Stanford helps bring human rights to community college classrooms

Globalization has meant that the whole world is connected to the whole world's problems. Yet most of today's students live in a world no bigger than a cell phone keypad.

So how do you explain to them that the clothes on their backs may be sewn by slave labor in Asia, or how international human trafficking may be behind an Internet porn site?

Tim Maxwell, an award-winning poet who teaches at the College of San Mateo, said the basic task of reading is becoming harder each year for the Facebook generation. "To bring unpleasant and challenging ideas into their world is really difficult," he said. He described "young people's increasing use of social media and other technologies that, rather [than] widening their worlds, effectively narrows them" to what is pleasurably entertaining.

The remedy? In an unusual move, Stanford is linking arms with educators in California community colleges for a four-year project called Stanford Human Rights Education Initiative.  Following a conference last June on "Teaching Human Rights in an International Context," which launched the project, Stanford has named eight new "Human Rights Fellows" from California's community colleges. Maxwell is one of them.

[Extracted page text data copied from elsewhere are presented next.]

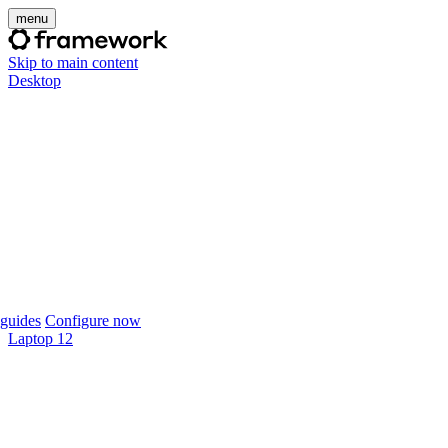
menu
Skip to main content
Desktop
guides
Configure now
Laptop 12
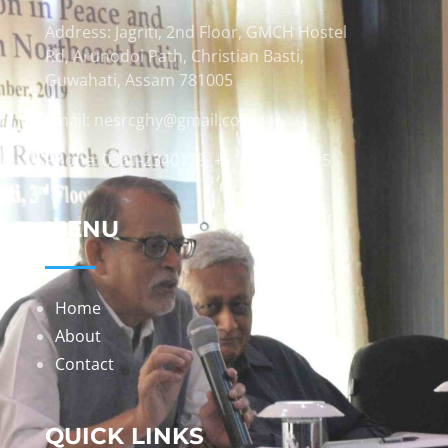
Address: Jagriti, 2nd Floor, GMCH Hostel
Rd, Arunodoi Path, Christian Basti,
Guwahati, Assam 781005
Email: nesrcghy@gmail.com
Phone: 0361-2340179, +918473869715
MENU
Home
About
Contact
QUICK LINKS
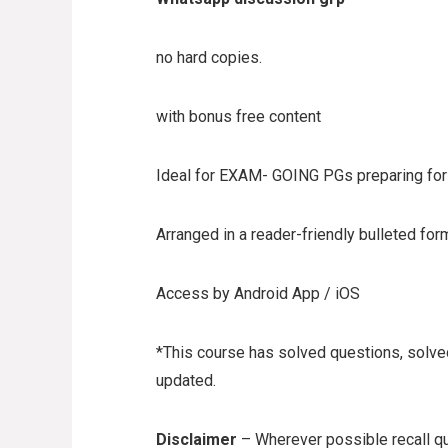
no hard copies.
with bonus free content
Ideal for EXAM- GOING PGs preparing for 
Arranged in a reader-friendly bulleted for
Access by Android App / iOS
*This course has solved questions, solved
updated.
Disclaimer
– Wherever possible recall qu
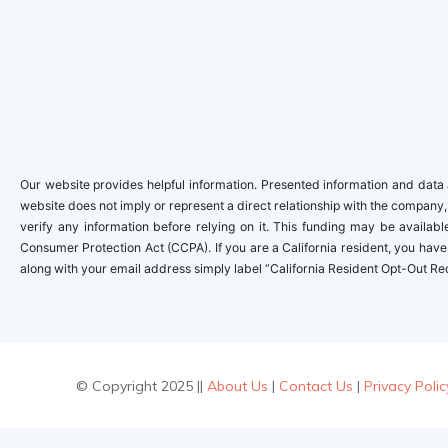
Our website provides helpful information. Presented information and data a
website does not imply or represent a direct relationship with the company,
verify any information before relying on it. This funding may be availa
Consumer Protection Act (CCPA). If you are a California resident, you have 
along with your email address simply label “California Resident Opt-Out Re
© Copyright 2025 ||
About Us
|
Contact Us
|
Privacy Polic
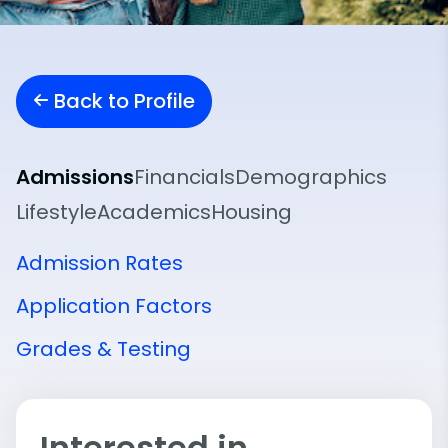
Back to Profile
Admissions
Financials
Demographics
Lifestyle
Academics
Housing
Admission Rates
Application Factors
Grades & Testing
Interested in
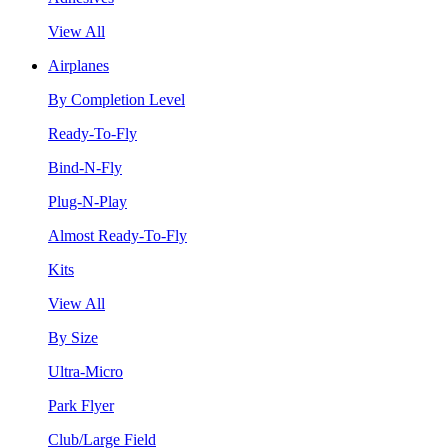
View All
Airplanes
By Completion Level
Ready-To-Fly
Bind-N-Fly
Plug-N-Play
Almost Ready-To-Fly
Kits
View All
By Size
Ultra-Micro
Park Flyer
Club/Large Field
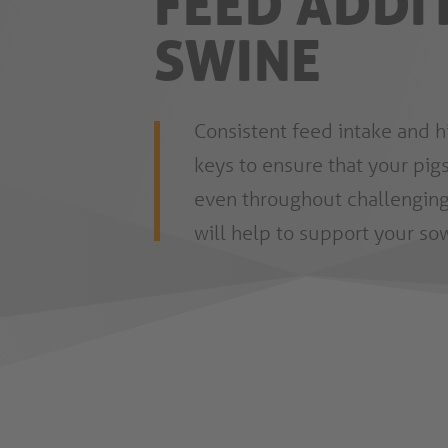
FEED ADDI
SWINE
Consistent feed intake and h
keys to ensure that your pigs
even throughout challenging
will help to support your sow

For more than 12.4 million young Americans, teaching takes place in one of the nearly 1,200 community colleges across the nation – and about a quarter of those community colleges are in California. But few major universities have engaged these institutions.

The new initiative will train students to be engaged as global citizens, said William Hanson, another fellow, who holds a law degree from Columbia and teaches at Chabot College. "We have to find a way to wriggle in."

With a stipend and "visiting scholar" status, the human rights fellows will work with the Stanford Program on International and Cross-Cultural Education (SPICE) and the Division of International Comparative and Area Studies (ICA) to develop human rights curricula, plan human rights conferences and develop the initiative's website. The human rights curriculum they design could, they hope, seed similar programs across the country and the world.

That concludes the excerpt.